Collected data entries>

=-=-=-=-=

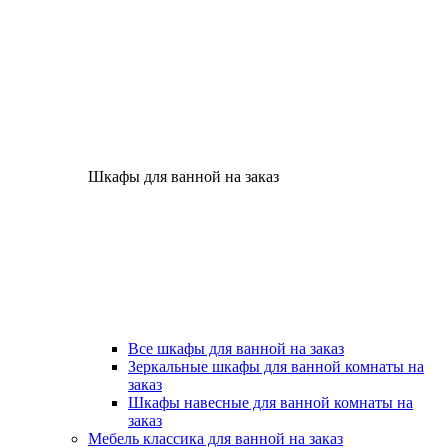
Шкафы для ванной на заказ
Все шкафы для ванной на заказ
Зеркальные шкафы для ванной комнаты на
заказ
Шкафы навесные для ванной комнаты на
заказ
Мебель классика для ванной на заказ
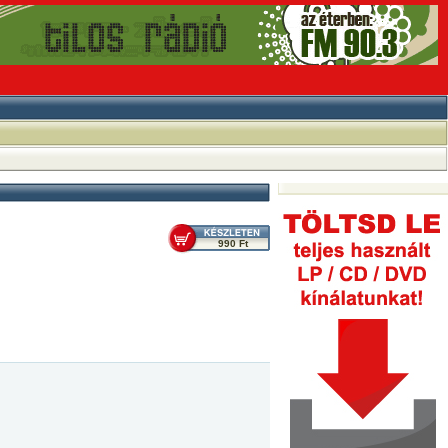
990 Ft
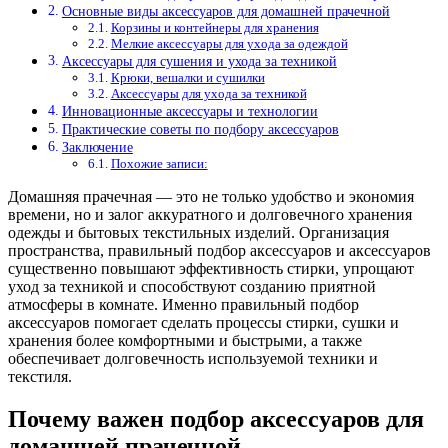
Основные виды аксессуаров для домашней прачечной
Корзины и контейнеры для хранения
Мелкие аксессуары для ухода за одеждой
Аксессуары для сушения и ухода за техникой
Крюки, вешалки и сушилки
Аксессуары для ухода за техникой
Инновационные аксессуары и технологии
Практические советы по подбору аксессуаров
Заключение
Похожие записи:
Домашняя прачечная — это не только удобство и экономия
времени, но и залог аккуратного и долговечного хранения
одежды и бытовых текстильных изделий. Организация
пространства, правильный подбор аксессуаров и аксессуаров
существенно повышают эффективность стирки, упрощают
уход за техникой и способствуют созданию приятной
атмосферы в комнате. Именно правильный подбор
аксессуаров помогает сделать процессы стирки, сушки и
хранения более комфортными и быстрыми, а также
обеспечивает долговечность используемой техники и
текстиля.
Почему важен подбор аксессуаров для
домашней прачечной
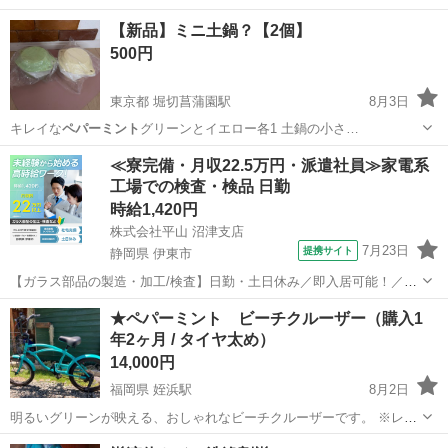
【新品】ミニ土鍋？【2個】
500円
東京都 堀切菖蒲園駅
8月3日
キレイな
ペパーミント
グリーンとイエロー各1 土鍋の小さ…
東京
葛飾区
堀切菖蒲園駅
調理器具
≪寮完備・月収22.5万円・派遣社員≫家電系
工場での検査・検品 日勤
時給1,420円
株式会社平山 沼津支店
7月23日
提携サイト
静岡県 伊東市
【ガラス部品の製造・加工/検査】日勤・土日休み／即入居可能！／伊
豆でのんびりライフ♪ ガラス部品の製造・加工/検査 【株式会社平山で
静岡
伊東市
その他
★ペパーミント ビーチクルーザー（購入1
の正社員採用（無期雇用派遣）となります】 「2人で同じ職場で働き
年2ヶ月 / タイヤ太め）
たい」 「仕事も休みも一...
14,000円
福岡県 姪浜駅
8月2日
明るいグリーンが映える、おしゃれなビーチクルーザーです。 ※レイ
ンボープロダクツ ビーチクルーザー。 1年2ヶ月ほど前に購入しまし
福岡
福岡市
姪浜駅
折りたたみ自転車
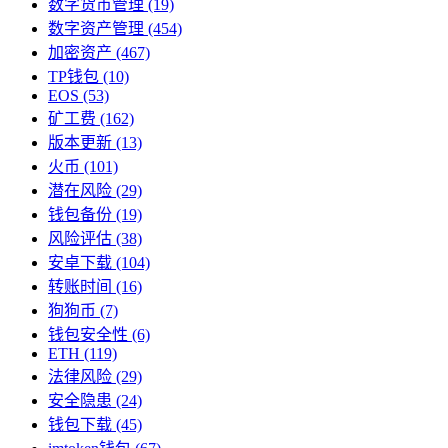
数字货币管理
(19)
数字资产管理
(454)
加密资产
(467)
TP钱包
(10)
EOS
(53)
矿工费
(162)
版本更新
(13)
火币
(101)
潜在风险
(29)
钱包备份
(19)
风险评估
(38)
安卓下载
(104)
转账时间
(16)
狗狗币
(7)
钱包安全性
(6)
ETH
(119)
法律风险
(29)
安全隐患
(24)
钱包下载
(45)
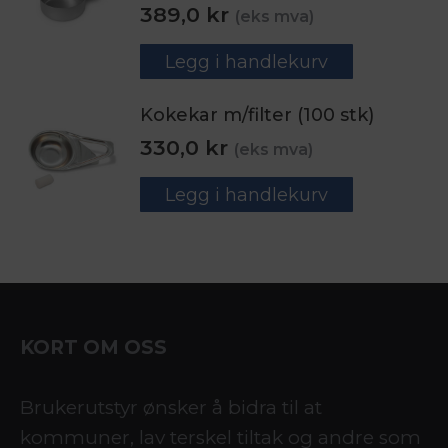
389,0
kr
(eks mva)
Legg i handlekurv
Kokekar m/filter (100 stk)
330,0
kr
(eks mva)
Legg i handlekurv
KORT OM OSS
Brukerutstyr ønsker å bidra til at
kommuner, lav terskel tiltak og andre som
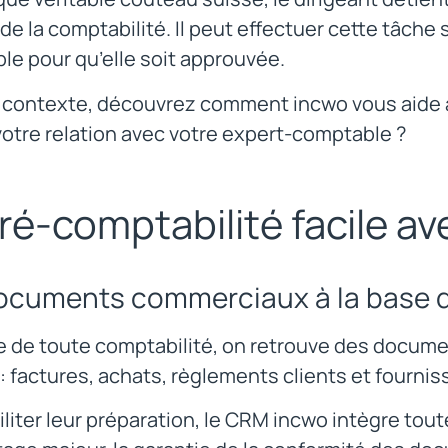
de la comptabilité. Il peut effectuer cette tâche 
le pour qu’elle soit approuvée.
 contexte, découvrez comment incwo vous aide à 
 votre relation avec votre expert-comptable ?
ré-comptabilité facile a
ocuments commerciaux à la base d
se de toute comptabilité, on retrouve des docum
: factures, achats, règlements clients et fournis
iliter leur préparation, le CRM incwo intègre tou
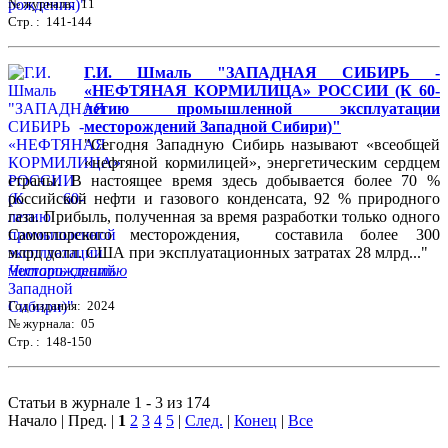
№ журнала: 11
Стр. : 141-144
Г.И. Шмаль "ЗАПАДНАЯ СИБИРЬ -
«НЕФТЯНАЯ КОРМИЛИЦА» РОССИИ (К 60-
летию промышленной эксплуатации
месторождений Западной Сибири)"
"Сегодня Западную Сибирь называют «всеобщей
«нефтяной кормилицей», энергетическим сердцем
страны. В настоящее время здесь добывается более 70 %
российской нефти и газового конденсата, 92 % природного
газа. Прибыль, полученная за время разработки только одного
Самотлорского месторождения, составила более 300
млрд долл. США при эксплуатационных затратах 28 млрд..."
Читать статью
Год издания: 2024
№ журнала: 05
Стр. : 148-150
Статьи в журнале 1 - 3 из 174
Начало | Пред. |
1
2
3
4
5
|
След.
|
Конец
|
Все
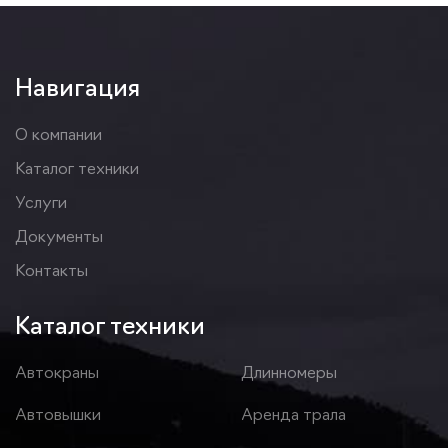
Навигация
О компании
Каталог техники
Услуги
Документы
Контакты
Каталог техники
Автокраны
Длинномеры
Автовышки
Аренда трала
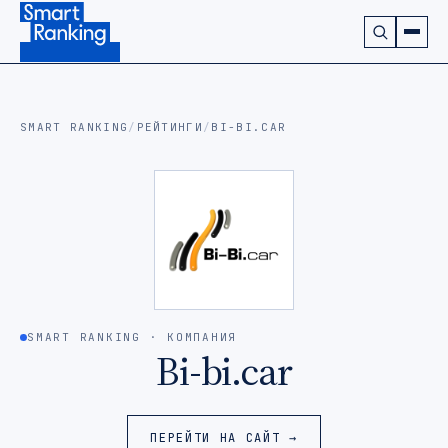
Подписаться на наш канал в Telegram (откроется в ново
SMART RANKING
/
РЕЙТИНГИ
/
BI-BI.CAR
SMART RANKING · КОМПАНИЯ
Bi-bi.car
ПЕРЕЙТИ НА САЙТ →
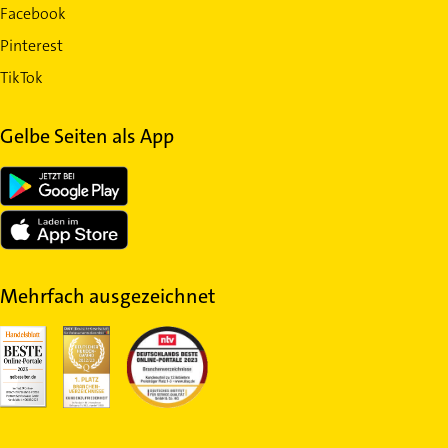
Facebook
Pinterest
TikTok
Gelbe Seiten als App
Mehrfach ausgezeichnet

=-=-=-=-=

Work request> Each record should be given again exactly, with no picture carried over.

Task response>
Шкафы для ванной на заказ
Все шкафы для ванной на заказ
Зеркальные шкафы для ванной комнаты на
заказ
Шкафы навесные для ванной комнаты на
заказ
Мебель классика для ванной на заказ
990 Ft
Основные виды аксессуаров для домашней прачечной
Корзины и контейнеры для хранения
Мелкие аксессуары для ухода за одеждой
Аксессуары для сушения и ухода за техникой
Крюки, вешалки и сушилки
Аксессуары для ухода за техникой
Инновационные аксессуары и технологии
Практические советы по подбору аксессуаров
Заключение
Похожие записи:
Домашняя прачечная — это не только удобство и экономия
времени, но и залог аккуратного и долговечного хранения
одежды и бытовых текстильных изделий. Организация
пространства, правильный подбор аксессуаров и аксессуаров
существенно повышают эффективность стирки, упрощают
уход за техникой и способствуют созданию приятной
атмосферы в комнате. Именно правильный подбор
аксессуаров помогает сделать процессы стирки, сушки и
хранения более комфортными и быстрыми, а также
обеспечивает долговечность используемой техники и
текстиля.
Почему важен подбор аксессуаров для
домашней прачечной
【新品】ミニ土鍋？【2個】
500円
東京都 堀切菖蒲園駅
8月3日
キレイな
ペパーミント
グリーンとイエロー各1 土鍋の小さ…
東京
葛飾区
堀切菖蒲園駅
調理器具
≪寮完備・月収22.5万円・派遣社員≫家電系
工場での検査・検品 日勤
時給1,420円
株式会社平山 沼津支店
7月23日
提携サイト
静岡県 伊東市
【ガラス部品の製造・加工/検査】日勤・土日休み／即入居可能！／伊
豆でのんびりライフ♪ ガラス部品の製造・加工/検査 【株式会社平山で
静岡
伊東市
その他
★ペパーミント ビーチクルーザー（購入1
の正社員採用（無期雇用派遣）となります】 「2人で同じ職場で働き
年2ヶ月 / タイヤ太め）
たい」 「仕事も休みも一...
14,000円
福岡県 姪浜駅
8月2日
明るいグリーンが映える、おしゃれなビーチクルーザーです。 ※レイ
ンボープロダクツ ビーチクルーザー。 1年2ヶ月ほど前に購入しまし
福岡
福岡市
姪浜駅
折りたたみ自転車
数字货币管理
(19)
数字资产管理
(454)
加密资产
(467)
TP钱包
(10)
EOS
(53)
矿工费
(162)
版本更新
(13)
火币
(101)
潜在风险
(29)
钱包备份
(19)
风险评估
(38)
安卓下载
(104)
转账时间
(16)
狗狗币
(7)
钱包安全性
(6)
ETH
(119)
法律风险
(29)
安全隐患
(24)
钱包下载
(45)
389,0
kr
(eks mva)
Legg i handlekurv
Kokekar m/filter (100 stk)
330,0
kr
(eks mva)
Legg i handlekurv
KORT OM OSS
Brukerutstyr ønsker å bidra til at
kommuner, lav terskel tiltak og andre som
de la comptabilité. Il peut effectuer cette tâche 
le pour qu’elle soit approuvée.
 contexte, découvrez comment incwo vous aide à 
 votre relation avec votre expert-comptable ?
ré-comptabilité facile a
ocuments commerciaux à la base d
se de toute comptabilité, on retrouve des docum
: factures, achats, règlements clients et fournis
iliter leur préparation, le CRM incwo intègre tou
№ журнала: 11
Стр. : 141-144
Г.И. Шмаль "ЗАПАДНАЯ СИБИРЬ -
«НЕФТЯНАЯ КОРМИЛИЦА» РОССИИ (К 60-
летию промышленной эксплуатации
месторождений Западной Сибири)"
"Сегодня Западную Сибирь называют «всеобщей
«нефтяной кормилицей», энергетическим сердцем
страны. В настоящее время здесь добывается более 70 %
российской нефти и газового конденсата, 92 % природного
газа. Прибыль, полученная за время разработки только одного
Самотлорского месторождения, составила более 300
млрд долл. США при эксплуатационных затратах 28 млрд..."
Читать статью
Год издания: 2024
№ журнала: 05
Стр. : 148-150
Статьи в журнале 1 - 3 из 174
Начало | Пред. |
1
2
3
4
5
|
След.
|
Конец
|
Все
Навигация
О компании
Каталог техники
Услуги
Документы
Контакты
Каталог техники
Автокраны
Длинномеры
Автовышки
Аренда трала
Подписаться на наш канал в Telegram (откроется в ново
SMART RANKING
/
РЕЙТИНГИ
/
BI-BI.CAR
SMART RANKING · КОМПАНИЯ
Bi-bi.car
ПЕРЕЙТИ НА САЙТ →
Facebook
Pinterest
TikTok
Gelbe Seiten als App
Mehrfach ausgezeichnet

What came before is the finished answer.